Today, Chilean food tech company NotCo is selling plant-based milk made with pineapple and cabbage juices, plant-based burgers that contain bamboo fibers, and a new chicken product formulated with corn flour and strawberry extract.
But in the future, said co-founder and chief technology officer Karim Pichara, NotCo could be selling food that tastes like falling in love or the carefree experience of childhood. Pichara, a creator of the company’s powerful Giuseppe AI technology that finds ingredient and function matches between traditional animal-derived products and items in the plant kingdom, said new patents are bringing new capabilities to the system.
Giuseppe can also make sense of words written in English — a capability known as natural language processing — meaning that the system can be taught to understand how people describe falling in love, Pichara said.
“After understanding the meaning of falling in love, he would be able to understand, around the flavor jargon, what are the words that would better connect with that feeling,” he said, referring to the system using male pronouns. “And later, what are the molecules that are better related to those descriptions — so Giuseppe can come up with a flavor formula for that, that brings you those memories.”
Pichara stressed that this is not something NotCo can do now, but it’s on the horizon.

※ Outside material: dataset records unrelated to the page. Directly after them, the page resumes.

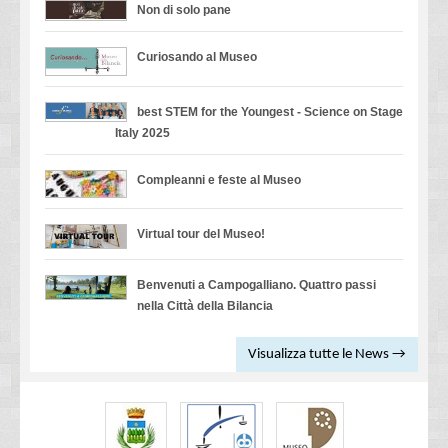
Non di solo pane
Curiosando al Museo
best STEM for the Youngest - Science on Stage
Italy 2025
Compleanni e feste al Museo
Virtual tour del Museo!
Benvenuti a Campogalliano. Quattro passi
nella Città della Bilancia
Visualizza tutte le News →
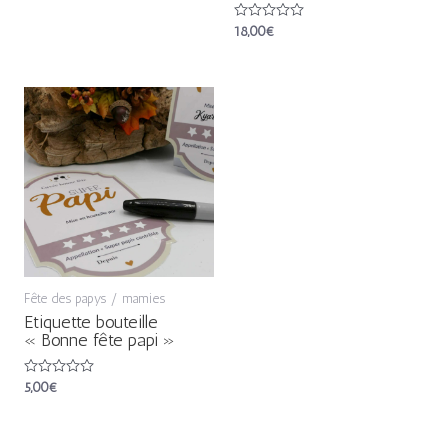
Note
18,00
€
0
sur
5
Fête des papys / mamies
Etiquette bouteille
« Bonne fête papi »
Note
5,00
€
0
sur
5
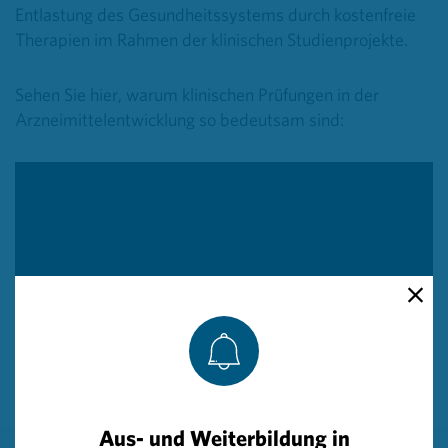
Entlastung des Gesundheitssystems durch kostenfreie
Therapien im Rahmen der klinischen Studienprojekte.
Sehen Sie hier, warum klinischen Prüfungen in der
Arzneimittelentwicklung so bedeutsam sind:
Aus- und Weiterbildung in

With the company’s patents and constant improvements and refinements to Giuseppe and its R&D capabilities, NotCo is becoming able to rapidly redesign any animal-derived product quickly and efficiently. And eventually, NotCo hopes to create plant-based products that are unlike any made with animal-derived ingredients, using technology to make unique items and flavors.
The company just added three new patents to the eight it already had around its AI system. Two of the patents are for ways for Giuseppe to pull new knowledge out of food data in relation to scent, Pichara said. The third translates that information into something more easily understood by flavor houses and directly connects NotCo to those companies, he said.
Adding a scent dimension to product formulations is important. After all, scent plays a large role in taste, and has been relied upon by some companies to supply the entire sensation of flavor. Scents can attract a consumer to a product — or make them want to try something else, Pichara said. And through the product manufacturing process, natural scents are often lost, he said.
Pichara said the importance of scent isn’t just for products like meat analogs that are associated with definitive smells. It’s also important to some of the products NotCo makes that don’t necessarily have distinctive smells, like NotMilk and its Latin American NotMayo, he said.
With this new data, Pichara said, NotCo was able to more quickly design, prototype and get to market its NotChicken product, which launched last year in Brazil, Mexico, Argentina and Chile. And Giuseppe makes things much faster from an R&D standpoint, Pichara said. The system quickly recommends what would work best from a texture, flavor and scent perspective, he said. And Giuseppe can also help NotCo’s product formulators see availability of the ingredients it is recommending, helping to figure out how to make a product that is scalable.
“If you don’t have these capabilities, then you leave some of the [design] stages up to the trial-and-error, old-fashioned way of making things,” Pichara said. “…So with this system, that part of product creation is way faster.”
NotCo, which has a lifetime fundraising of total $363 million and has unicorn status with a valuation of more than $1 billion, has been active with its R&D and in forging new agreements. The data collected under these new patents will be used to make products under NotCo’s joint venture with Kraft Heinz, which was announced in February. Pichara said the first products should be available later this year.
“We execute and deliver very fast on every aspect. It’s what we are,” he said.
Pichara said the company has always had a core philosophy: It doesn’t have preconceived notions of what the ingredients in a product should be. Instead, he said, the company designs everything from scratch, listening only to the data in determining how to formulate. By doing things this way, he said, NotCo’s suggestions have surprised many long-time product formulators with decades of experience using thousands of flavors. But the AI system has worked well for product design, Pichara said, and these product formulators quickly see how data makes a difference.
“They struggle to find a solution that they know is kind of close to what they already have,” he said, giving an example of how others have traditionally done this kind of work. “You can spend weeks and months and fine tune that, and come up with a final result. But with our technology, they can solve that in a matter of few days.”